Global Manufacturing Study Shows Early Signs of Adoption of Groundbreaking Machine-to-Data Technologies with China Leading the Way
Many industrial companies see potential in Internet of Things but lack strategy to improve asset efficiencies using data
Bangalore, May 14 2015: Infosys (NYSE: INFY), a leader in consulting, technology, outsourcing and next-generation services, together with the Institute for Industrial Management (FIR) at the University of Aachen, Germany (RWTH) today published the results of a
global study on asset efficiency. The study’s objective was to measure the maturity of asset efficiency strategies in industrial manufacturing worldwide. The study polled more than 400 industrial manufacturing and process industry executives in China, France, Germany, the United Kingdom and the United States across several sectors including aerospace, automotive, electronics and machinery.
Key findings of the study:
- 85 percent of manufacturing companies globally are aware of the potential of technologies in increasing asset efficiency. However, only 15 percent of enterprises surveyed have already implemented dedicated strategies to this end by analyzing machine data
- 57 percent of companies measure the operational efficiency of production machinery and production systems with indicators, but only 13 percent do this in real-time
- 13 percent of companies use real-time data for maintenance. This varies by country with Germany and France reporting lower levels, nine and six percent respectively, and the United States at 21 percent
- While 81 percent of respondents are aware of the potential of machine condition surveillance for enhancing maintenance, only 17 percent have put such principles into practice
- 89 percent are aware of the high potential of information efficiency, yet only 11 percent have systematically implemented this
The research revealed that the largest improvements planned over the next five years are in the areas of information interoperability, data standardization and advanced analytics. Manufacturing being energy intensive, the majority (88 percent) of the companies surveyed have identified energy management as a critical factor for achieving asset efficiency. However, only 15 percent have systematic and integrated implementation of energy efficiency throughout the lifecycle of assets in place.
China has highest percentage of early adopters
Across the five regions surveyed, the level of maturity with regard to machine data technologies varies significantly. While no country can claim to be the global early adopter, the percentage of companies in China (57 percent) that were identified as early adopters is significantly higher than anywhere else. The United States is at 32 percent, United Kingdom at 26 percent, Germany at 21 percent and France at 14 percent.
The rate of implementation of asset efficiency strategies in each country over the next five years is expected to be broadly the same. Nearly half of the respondents surveyed (48 percent) want to use machine data technologies by 2020 to systematically implement solutions to enhance asset efficiency. One fifth (20 percent) believe that by 2020 they will not achieve anything beyond recognizing the potential of the Industrial Internet of Things (or Industry 4.0 as Germany refers to this) concept.
Sudip Singh, Vice President and Global Head of Engineering, Infosys
“With equipment and system processes becoming intelligent, virtually every process and activity in the manufacturing enterprises involves data. If machine data can be transformed into meaningful insights, it will be able to provide maintenance engineers with powerful tools to accurately predict failures and make better informed decisions. Enterprises implementing technology-enabled data analytics approaches can optimally manage their assets and associated performance. This, in turn, improves availability, maximizes performance, consumes less energy, produces less waste and enhances overall quality of products.”

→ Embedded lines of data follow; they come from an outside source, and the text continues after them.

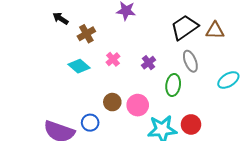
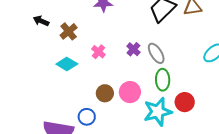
gray ellipse: (190, 61) -> (156, 53), moved
green ellipse: (173, 85) -> (163, 80), moved

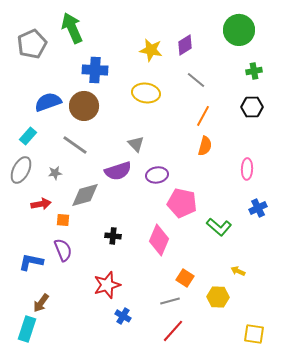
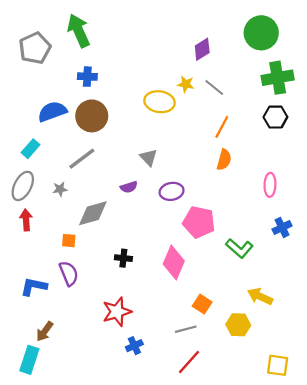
yellow star: (151, 50) -> (186, 84), moved, size x0.7
blue cross: (95, 70) -> (87, 77), moved, size x0.7
green cross: (254, 71) -> (278, 78), size x1.8
gray line: (75, 145) -> (82, 159), turned -72
purple semicircle: (118, 171) -> (129, 187), size x0.6
red arrow: (41, 204) -> (26, 220), moved, turned -84
yellow arrow: (238, 271) -> (260, 296), size x1.6
blue cross: (123, 316) -> (134, 346), turned 35

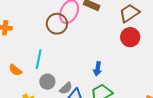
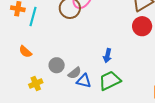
cyan line: (39, 59) -> (33, 17), moved

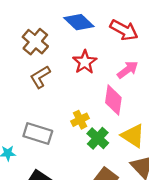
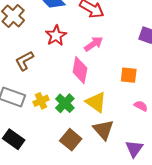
brown L-shape: (40, 77) -> (24, 61), moved
yellow cross: (80, 120) -> (41, 101), moved

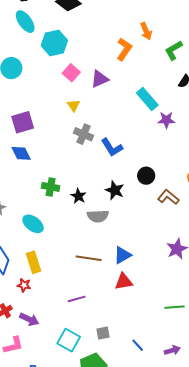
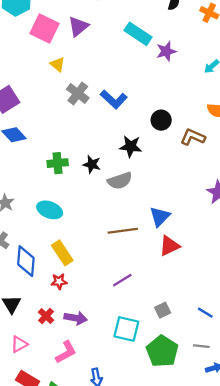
pink square: (71, 73) -> (45, 29), size x1.4
gray cross: (84, 134) -> (78, 93), turned 30

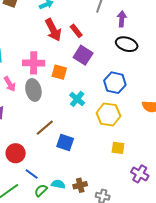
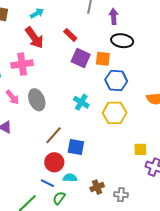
red arrow: (53, 30) -> (34, 38), moved
pink cross: (34, 63) -> (22, 64), moved
orange square: (59, 72) -> (103, 59), moved
yellow square: (118, 148) -> (140, 149), moved
red circle: (16, 153) -> (54, 162), moved
cyan semicircle: (58, 184) -> (70, 178), moved

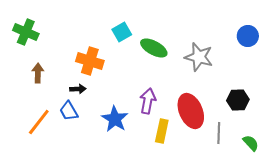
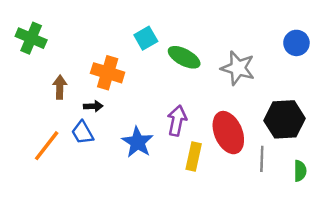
brown arrow: (38, 73) -> (60, 87), moved
black hexagon: (238, 100) -> (285, 119), size x1.5
green semicircle: (251, 143) -> (300, 171), turned 42

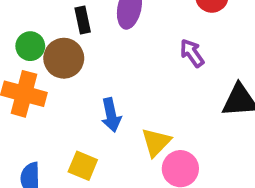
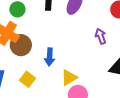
brown circle: (64, 58) -> (21, 45), moved

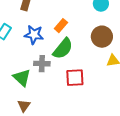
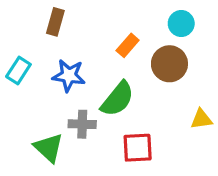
orange rectangle: (61, 26) -> (128, 45), moved
brown circle: (102, 37) -> (169, 64), moved

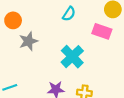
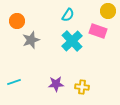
cyan cross: (72, 57) -> (72, 41), moved

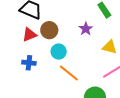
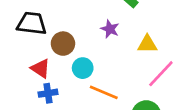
red triangle: (30, 35) -> (41, 68), moved, turned -49

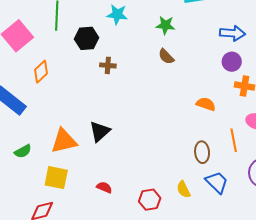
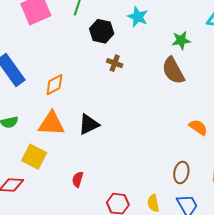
green star: (165, 25) -> (181, 40), turned -30
brown semicircle: (166, 57) -> (173, 71), size x1.6
orange diamond: (41, 72) -> (54, 85), moved
red semicircle: (104, 187) -> (78, 179), turned -112

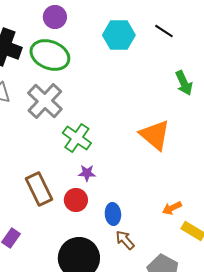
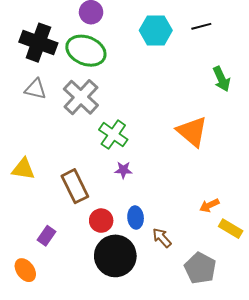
black line: (164, 31) -> (201, 26), turned -48
red circle: (76, 200) -> (101, 221), moved
blue ellipse: (113, 214) -> (136, 218), moved

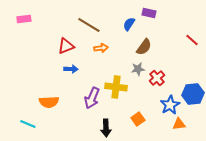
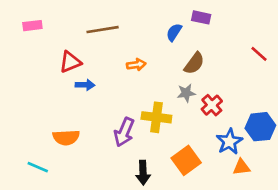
brown line: (89, 25) -> (103, 30), moved, turned -40
red triangle: (66, 46) -> (70, 62), moved
blue arrow: (71, 69) -> (85, 85), moved
orange square: (138, 119) -> (186, 160), size x1.5

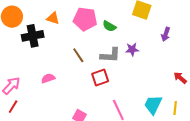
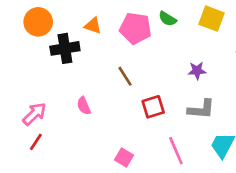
green semicircle: (109, 26) -> (167, 19), moved
gray L-shape: (110, 55) -> (201, 109), moved
pink semicircle: (48, 78) -> (84, 106), turned -96

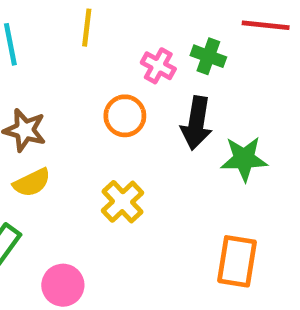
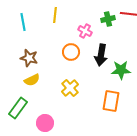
green cross: (208, 56) -> (108, 19), moved, turned -32
orange rectangle: (237, 261) -> (111, 101), moved

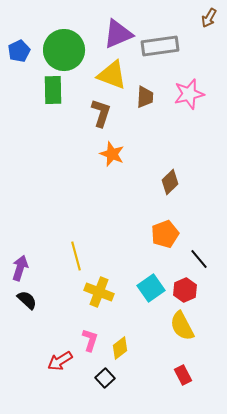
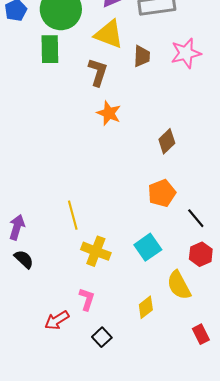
red hexagon: (185, 290) -> (201, 254), moved
yellow diamond: (120, 348) -> (146, 307), moved
red rectangle: (183, 375) -> (201, 334), moved

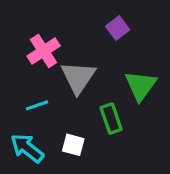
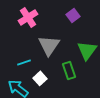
pink cross: (44, 51) -> (28, 17), moved
white square: (73, 145) -> (40, 78), moved, turned 32

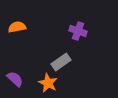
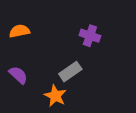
purple semicircle: (15, 79) -> (18, 75), moved

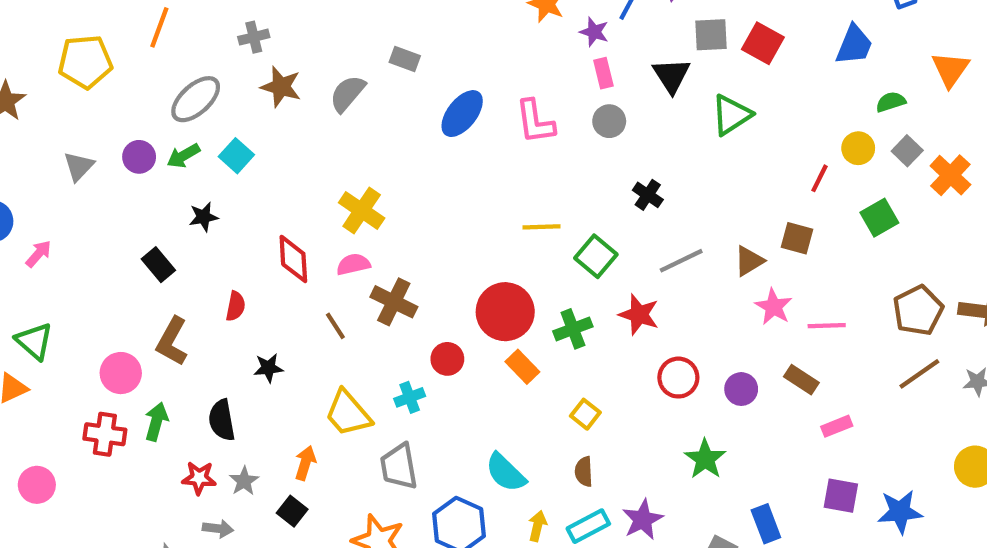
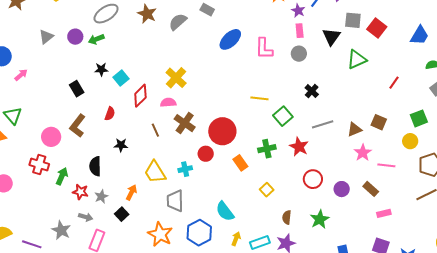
yellow circle: (858, 148) -> (410, 141), moved
cyan square: (236, 156) -> (121, 78), moved
red line: (819, 178) -> (394, 83), moved
red diamond: (293, 259) -> (140, 96), turned 40
red circle: (505, 312) -> (222, 131), moved
green arrow: (156, 422) -> (62, 176), moved
brown semicircle: (584, 472) -> (287, 217), moved

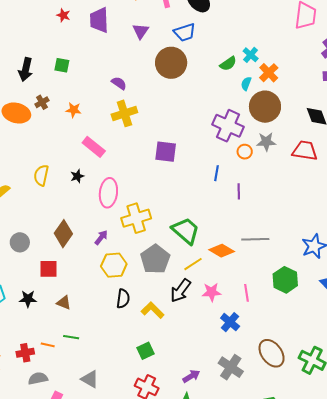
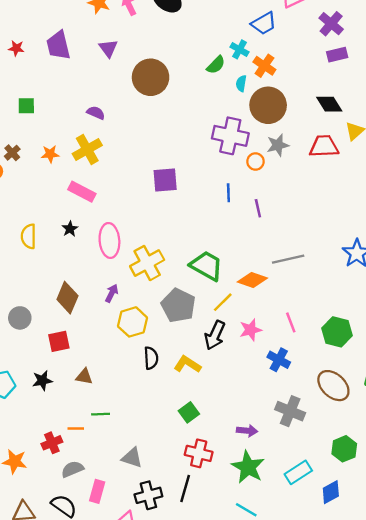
blue trapezoid: (185, 32) -> (264, 23), moved
yellow cross: (124, 113) -> (87, 149), moved
green hexagon: (285, 280) -> (337, 332), moved
purple arrow: (191, 376) -> (247, 431), turned 48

Prof. Volker Stich, CEO of the Institute for Industrial Management, Aachen University
“The study we conducted together with Infosys reveals highly relevant differences between industry nations with regard to their maturity levels and abilities in ‘advanced manufacturing’, also known as ‘Industry 4.0’ in Germany. Without a doubt, digitalization is the future of manufacturing industries. Even though leading manufacturing countries like Germany are still pioneers in machinery construction and engineering, they have to be aware of the so called ‘fast lane’ digital and smart services. This is where the future progress and profit lie. We hope that our study drives awareness about this in the respective industries.”
Details of the survey and stories on how companies are addressing their Industry 4.0 roadmap can be found at
The research used the Industry 4.0 framework, conceptualized by the German government and developed by industry leaders, to investigate the effectiveness of existing asset management processes. This reference framework is therefore applicable to any industrial organization in the world. The study polled 433 industrial manufacturing executives in five regions – China, France, Germany, the United Kingdom and the United States. The results provide the first glimpse into the understanding of industry preparedness for Industry 4.0 and specifically into the critical aspect of asset efficiency. Infosys and RWTH Aachen focused on the four most important asset efficiency levers namely, maintenance management, operational management, information management, and energy management. Respondents were asked to outline their current maturity levels on these levers and their target for 2020 on a four-point scale from, ‘Not Implemented (lowest maturity)’, ‘Potential Recognized’, ‘Partially Implemented’ and ‘Systematically Implemented and Benefits Realized (highest maturity)’. For the purpose of analysis, enterprises were categorized as ’Early Adopters’ or ’Followers’ based on their response to the levers of asset efficiency. This paper reports the status today and the aspiration for 2020 by asset efficiency levers, industry and production type, and country.